No mesmo 2º capítulo das teses alude-se a uma “perversão do regime democrático” para descrever o atual regime e a atual situação política em Portugal e fala-se numa “reconfiguração do Estado ao serviço do grande capital”. Estas afirmações não têm qualquer correspondência com o marxismo-leninismo ou o materialismo histórico que muitas vezes se afirma aceitar, não têm sentido, são pura retórica.
Em Portugal os trabalhadores, enquanto classe, nunca estiveram no poder, a classe nunca dirigiu a sociedade e reprimiu a burguesia. Alguns dos seus representantes estiveram em governos provisórios, de curta duração, aliás, mas isso não é poder estatal. Realizadas as primeiras eleições legislativas e formados os governos constitucionais, sempre o poder do Estado fez pesar a sua mão
a defender o capital. A Assembleia da República também não é um órgão neutro, é um elemento do poder estatal burguês, é composta por uma esmagadora maioria de partidos burgueses, assim como o governo e outras e instituições como o poder judicial.
Nenhuma destas noções fundamentais do marxismo-leninismo estão refletidas nas teses. E quando se afirma que a “reconfiguração do Estado ao serviço do grande capital é a expressão direta da dominação do poder económico sobre o poder político” retiram-se duas ideias: a primeira é que nalgum momento da história deste meio século o Estado não esteve ao serviço do grande capital, portanto, grosso modo o 1º Governo constitucional de Mário Soares e as maiorias burguesas na Assembleia da República não estiveram ao serviço do grande capital, as hierarquias bolorentas das Forças Armadas e das polícias, o aparelho da justiça etc. também não estiveram; a outra é que se admite que o Estado, o Estado acima das classes como é entendido por toda a parte nas teses, o Estado burguês, possa fazer outra coisa diferente de servir o interesse dos donos do capital.

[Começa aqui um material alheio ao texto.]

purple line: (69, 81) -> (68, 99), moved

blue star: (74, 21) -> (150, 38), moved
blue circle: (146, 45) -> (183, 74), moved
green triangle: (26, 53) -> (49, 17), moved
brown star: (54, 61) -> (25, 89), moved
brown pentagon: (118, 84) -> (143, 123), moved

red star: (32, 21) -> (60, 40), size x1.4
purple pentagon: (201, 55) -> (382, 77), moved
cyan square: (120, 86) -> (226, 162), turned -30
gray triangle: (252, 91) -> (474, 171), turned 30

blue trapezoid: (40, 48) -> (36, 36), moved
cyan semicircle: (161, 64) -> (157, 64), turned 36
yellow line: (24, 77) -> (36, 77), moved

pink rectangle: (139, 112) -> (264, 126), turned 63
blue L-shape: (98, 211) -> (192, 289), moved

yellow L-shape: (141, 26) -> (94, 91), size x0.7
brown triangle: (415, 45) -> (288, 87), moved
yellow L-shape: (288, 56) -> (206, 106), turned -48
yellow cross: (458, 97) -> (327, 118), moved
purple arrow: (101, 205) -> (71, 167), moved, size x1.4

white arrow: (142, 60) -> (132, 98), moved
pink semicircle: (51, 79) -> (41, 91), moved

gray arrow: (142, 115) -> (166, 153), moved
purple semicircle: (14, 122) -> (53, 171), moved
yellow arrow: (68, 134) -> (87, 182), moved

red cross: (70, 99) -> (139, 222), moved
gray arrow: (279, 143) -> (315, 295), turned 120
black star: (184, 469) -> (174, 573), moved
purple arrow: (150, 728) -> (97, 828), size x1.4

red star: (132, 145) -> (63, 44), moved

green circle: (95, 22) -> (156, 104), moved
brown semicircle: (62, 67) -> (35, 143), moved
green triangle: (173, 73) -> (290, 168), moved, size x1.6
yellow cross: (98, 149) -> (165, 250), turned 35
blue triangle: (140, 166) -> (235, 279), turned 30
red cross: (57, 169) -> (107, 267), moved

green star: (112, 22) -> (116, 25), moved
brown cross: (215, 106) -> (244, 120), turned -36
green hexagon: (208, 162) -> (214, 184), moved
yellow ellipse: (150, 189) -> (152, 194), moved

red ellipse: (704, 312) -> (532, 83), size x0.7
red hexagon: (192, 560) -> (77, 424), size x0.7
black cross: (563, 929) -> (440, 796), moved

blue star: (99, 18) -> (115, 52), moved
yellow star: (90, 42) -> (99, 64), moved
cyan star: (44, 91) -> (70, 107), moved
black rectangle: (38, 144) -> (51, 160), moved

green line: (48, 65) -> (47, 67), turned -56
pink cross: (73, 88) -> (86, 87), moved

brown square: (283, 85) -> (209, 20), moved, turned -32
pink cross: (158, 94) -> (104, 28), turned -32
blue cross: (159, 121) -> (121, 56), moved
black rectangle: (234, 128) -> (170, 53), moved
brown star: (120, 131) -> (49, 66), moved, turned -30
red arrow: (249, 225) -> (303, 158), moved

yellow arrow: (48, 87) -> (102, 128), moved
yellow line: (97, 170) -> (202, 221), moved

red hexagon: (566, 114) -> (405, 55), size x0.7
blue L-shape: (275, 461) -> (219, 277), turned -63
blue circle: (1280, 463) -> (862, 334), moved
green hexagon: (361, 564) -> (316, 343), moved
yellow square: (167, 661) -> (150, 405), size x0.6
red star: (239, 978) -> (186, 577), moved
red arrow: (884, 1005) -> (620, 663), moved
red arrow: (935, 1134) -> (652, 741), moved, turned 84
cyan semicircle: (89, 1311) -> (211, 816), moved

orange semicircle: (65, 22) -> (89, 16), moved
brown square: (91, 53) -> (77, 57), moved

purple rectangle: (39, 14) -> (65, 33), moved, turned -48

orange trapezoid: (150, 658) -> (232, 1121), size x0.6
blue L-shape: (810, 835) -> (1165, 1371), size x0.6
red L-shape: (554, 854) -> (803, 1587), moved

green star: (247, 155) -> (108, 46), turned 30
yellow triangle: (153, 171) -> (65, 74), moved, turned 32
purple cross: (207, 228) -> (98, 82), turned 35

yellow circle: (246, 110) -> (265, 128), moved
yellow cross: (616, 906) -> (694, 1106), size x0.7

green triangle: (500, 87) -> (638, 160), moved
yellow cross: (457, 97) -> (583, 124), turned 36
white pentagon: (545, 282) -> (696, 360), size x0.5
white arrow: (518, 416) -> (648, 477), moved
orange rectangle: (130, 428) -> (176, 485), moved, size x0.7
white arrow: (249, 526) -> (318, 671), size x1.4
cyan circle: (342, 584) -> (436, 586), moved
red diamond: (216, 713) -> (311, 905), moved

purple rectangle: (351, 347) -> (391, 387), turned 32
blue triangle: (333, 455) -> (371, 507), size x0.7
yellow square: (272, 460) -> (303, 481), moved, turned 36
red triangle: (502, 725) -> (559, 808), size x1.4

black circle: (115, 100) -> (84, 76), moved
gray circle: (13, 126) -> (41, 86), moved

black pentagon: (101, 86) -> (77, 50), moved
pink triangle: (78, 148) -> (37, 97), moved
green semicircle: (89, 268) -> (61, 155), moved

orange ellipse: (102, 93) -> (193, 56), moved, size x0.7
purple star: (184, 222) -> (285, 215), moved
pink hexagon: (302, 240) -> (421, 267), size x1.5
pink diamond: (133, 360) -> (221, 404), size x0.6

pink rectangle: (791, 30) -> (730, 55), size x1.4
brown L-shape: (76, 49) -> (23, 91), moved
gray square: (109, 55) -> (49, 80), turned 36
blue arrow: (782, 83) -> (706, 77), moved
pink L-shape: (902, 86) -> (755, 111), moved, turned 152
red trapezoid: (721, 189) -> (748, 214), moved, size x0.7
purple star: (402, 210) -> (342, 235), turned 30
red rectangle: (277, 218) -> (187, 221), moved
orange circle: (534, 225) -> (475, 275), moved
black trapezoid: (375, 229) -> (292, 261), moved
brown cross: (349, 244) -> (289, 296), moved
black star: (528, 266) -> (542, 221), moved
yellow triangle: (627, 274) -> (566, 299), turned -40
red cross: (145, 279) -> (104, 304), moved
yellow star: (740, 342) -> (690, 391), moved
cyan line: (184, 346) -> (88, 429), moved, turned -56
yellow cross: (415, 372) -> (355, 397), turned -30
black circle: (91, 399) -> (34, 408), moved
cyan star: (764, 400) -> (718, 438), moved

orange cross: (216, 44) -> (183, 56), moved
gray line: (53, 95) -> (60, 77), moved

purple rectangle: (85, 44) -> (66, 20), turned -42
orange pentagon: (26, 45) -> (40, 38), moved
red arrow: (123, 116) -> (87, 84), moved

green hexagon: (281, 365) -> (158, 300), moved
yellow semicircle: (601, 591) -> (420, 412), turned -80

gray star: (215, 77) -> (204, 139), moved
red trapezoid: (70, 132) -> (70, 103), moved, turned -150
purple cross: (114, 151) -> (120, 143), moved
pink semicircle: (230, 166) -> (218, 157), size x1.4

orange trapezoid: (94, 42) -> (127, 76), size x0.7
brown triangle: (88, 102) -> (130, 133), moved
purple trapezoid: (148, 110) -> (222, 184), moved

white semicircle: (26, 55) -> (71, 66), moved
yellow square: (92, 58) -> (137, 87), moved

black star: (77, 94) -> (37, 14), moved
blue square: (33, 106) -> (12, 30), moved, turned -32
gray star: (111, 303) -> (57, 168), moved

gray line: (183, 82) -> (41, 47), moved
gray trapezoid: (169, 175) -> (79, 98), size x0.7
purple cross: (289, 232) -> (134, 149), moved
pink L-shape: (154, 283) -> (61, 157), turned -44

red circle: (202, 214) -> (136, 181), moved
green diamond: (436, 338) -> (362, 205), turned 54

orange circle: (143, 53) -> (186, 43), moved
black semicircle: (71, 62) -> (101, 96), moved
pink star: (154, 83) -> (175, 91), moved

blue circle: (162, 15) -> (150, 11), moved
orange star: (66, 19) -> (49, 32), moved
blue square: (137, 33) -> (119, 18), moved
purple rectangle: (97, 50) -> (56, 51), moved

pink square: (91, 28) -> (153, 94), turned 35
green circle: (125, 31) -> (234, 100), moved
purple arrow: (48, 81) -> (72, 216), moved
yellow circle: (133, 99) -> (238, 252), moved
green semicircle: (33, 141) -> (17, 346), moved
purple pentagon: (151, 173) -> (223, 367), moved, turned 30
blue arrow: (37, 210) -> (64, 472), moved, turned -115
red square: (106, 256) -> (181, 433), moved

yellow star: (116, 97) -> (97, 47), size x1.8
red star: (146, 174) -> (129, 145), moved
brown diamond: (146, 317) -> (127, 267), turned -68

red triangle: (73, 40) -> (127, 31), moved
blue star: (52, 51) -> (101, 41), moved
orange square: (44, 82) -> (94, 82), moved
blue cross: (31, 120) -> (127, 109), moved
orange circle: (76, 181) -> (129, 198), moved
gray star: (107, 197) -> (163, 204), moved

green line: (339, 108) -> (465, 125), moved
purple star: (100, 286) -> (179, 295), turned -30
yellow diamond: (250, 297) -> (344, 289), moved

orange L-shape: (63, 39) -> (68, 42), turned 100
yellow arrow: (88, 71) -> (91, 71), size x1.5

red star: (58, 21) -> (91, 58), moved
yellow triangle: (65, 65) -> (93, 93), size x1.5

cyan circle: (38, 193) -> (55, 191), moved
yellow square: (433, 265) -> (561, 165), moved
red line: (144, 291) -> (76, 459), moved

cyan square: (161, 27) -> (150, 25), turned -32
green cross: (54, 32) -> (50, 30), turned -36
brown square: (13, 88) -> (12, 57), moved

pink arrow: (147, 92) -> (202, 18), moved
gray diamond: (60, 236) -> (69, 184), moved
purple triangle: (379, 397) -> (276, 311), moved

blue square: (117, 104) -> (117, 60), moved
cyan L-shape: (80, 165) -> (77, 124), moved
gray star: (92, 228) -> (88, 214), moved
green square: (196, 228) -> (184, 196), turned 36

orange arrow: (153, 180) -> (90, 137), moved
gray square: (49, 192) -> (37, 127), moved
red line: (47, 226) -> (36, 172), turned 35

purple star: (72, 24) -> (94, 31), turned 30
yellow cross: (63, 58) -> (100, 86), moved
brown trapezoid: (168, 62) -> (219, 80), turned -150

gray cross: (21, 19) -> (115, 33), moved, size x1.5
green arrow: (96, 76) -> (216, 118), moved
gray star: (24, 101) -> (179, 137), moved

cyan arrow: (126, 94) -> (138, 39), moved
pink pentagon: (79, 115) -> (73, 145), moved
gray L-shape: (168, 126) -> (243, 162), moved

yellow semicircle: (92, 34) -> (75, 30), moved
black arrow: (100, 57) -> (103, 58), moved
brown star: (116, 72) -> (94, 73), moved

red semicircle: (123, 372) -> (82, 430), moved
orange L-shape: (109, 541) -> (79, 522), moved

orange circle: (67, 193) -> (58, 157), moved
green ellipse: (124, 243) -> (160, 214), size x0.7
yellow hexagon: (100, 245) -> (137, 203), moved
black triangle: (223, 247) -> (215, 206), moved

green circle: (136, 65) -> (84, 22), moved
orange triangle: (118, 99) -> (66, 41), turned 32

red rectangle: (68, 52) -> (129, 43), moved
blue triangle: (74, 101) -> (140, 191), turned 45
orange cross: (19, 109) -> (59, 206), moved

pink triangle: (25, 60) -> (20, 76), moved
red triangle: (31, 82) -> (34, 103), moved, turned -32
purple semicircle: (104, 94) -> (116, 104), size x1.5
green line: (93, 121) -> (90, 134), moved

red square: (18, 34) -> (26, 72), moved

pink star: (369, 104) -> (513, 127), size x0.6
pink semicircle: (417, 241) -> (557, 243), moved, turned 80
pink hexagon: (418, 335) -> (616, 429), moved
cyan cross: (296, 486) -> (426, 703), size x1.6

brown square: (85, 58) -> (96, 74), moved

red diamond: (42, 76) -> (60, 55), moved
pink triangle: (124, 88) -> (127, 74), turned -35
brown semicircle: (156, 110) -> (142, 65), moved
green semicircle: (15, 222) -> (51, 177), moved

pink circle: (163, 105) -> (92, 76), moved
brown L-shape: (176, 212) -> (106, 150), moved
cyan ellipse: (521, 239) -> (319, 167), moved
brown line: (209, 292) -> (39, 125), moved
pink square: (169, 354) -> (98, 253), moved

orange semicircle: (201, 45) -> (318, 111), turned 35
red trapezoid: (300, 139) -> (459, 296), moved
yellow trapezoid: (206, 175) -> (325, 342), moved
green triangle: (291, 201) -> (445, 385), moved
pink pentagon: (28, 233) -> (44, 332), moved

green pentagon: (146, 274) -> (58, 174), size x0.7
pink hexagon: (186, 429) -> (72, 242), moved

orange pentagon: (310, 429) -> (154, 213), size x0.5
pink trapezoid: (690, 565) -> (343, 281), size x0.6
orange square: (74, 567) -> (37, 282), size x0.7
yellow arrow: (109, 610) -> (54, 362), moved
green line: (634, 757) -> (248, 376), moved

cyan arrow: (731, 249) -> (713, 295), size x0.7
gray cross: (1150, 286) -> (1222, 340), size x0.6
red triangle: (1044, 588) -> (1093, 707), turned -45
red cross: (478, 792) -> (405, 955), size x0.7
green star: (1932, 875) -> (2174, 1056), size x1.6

O poder político, o Estado, enquanto ditadura de uma classe, por definição do socialismo científico, reflete o poder económico, a propriedade dos meios de produção da classe no poder e a distribuição da riqueza, não é neutro nem está acima das classes. O Estado burguês, aquele que existe antes do Estado proletário não pode dominar o poder económico, é o órgão de domínio do poder económico. A visão do Estado fora e acima das classes é a visão do papel do Estado imposta às massas para esconder a sua verdadeira face de dominador dos produtores. Desejar que o Estado capitalista domine o poder económico da burguesia é uma ficção e não é próprio de um partido proletário assumir as ideias Keynesianas de que o Estado serve para regular a economia.
Estas questões são cruciais sempre e, particularmente, quando se vai realizar um Congresso, que é o órgão máximo de um partido comunista. E das duas uma: ou as teses não sabem o que estão a dizer ou estão a admitir tacitamente que o partido não quer assumir o poder do Estado quando for a hora disso acontecer, quer que o Estado burguês mais ou menos “democrático” prevaleça e portanto, também não quer o socialismo.
A “nova fase da vida política nacional”
É obrigatório que o XXII Congresso faça a avaliação crítica da aliança do PCP com o PS através da chamada “geringonça”. A esse entendimento com o PS o PCP chamou “nova fase da vida nacional”, esperando um tempo de grandes mudanças ao ponto de lhe chamar “nova fase”. E a avaliação que as teses fazem é positiva. Ora, se compararmos as migalhas obtidas com o acordo PS-PCP com as reais necessidades dos trabalhadores, podemos dizer que foram um grão de areia na imensa praia que representa a exploração dos trabalhadores portugueses pelo capital.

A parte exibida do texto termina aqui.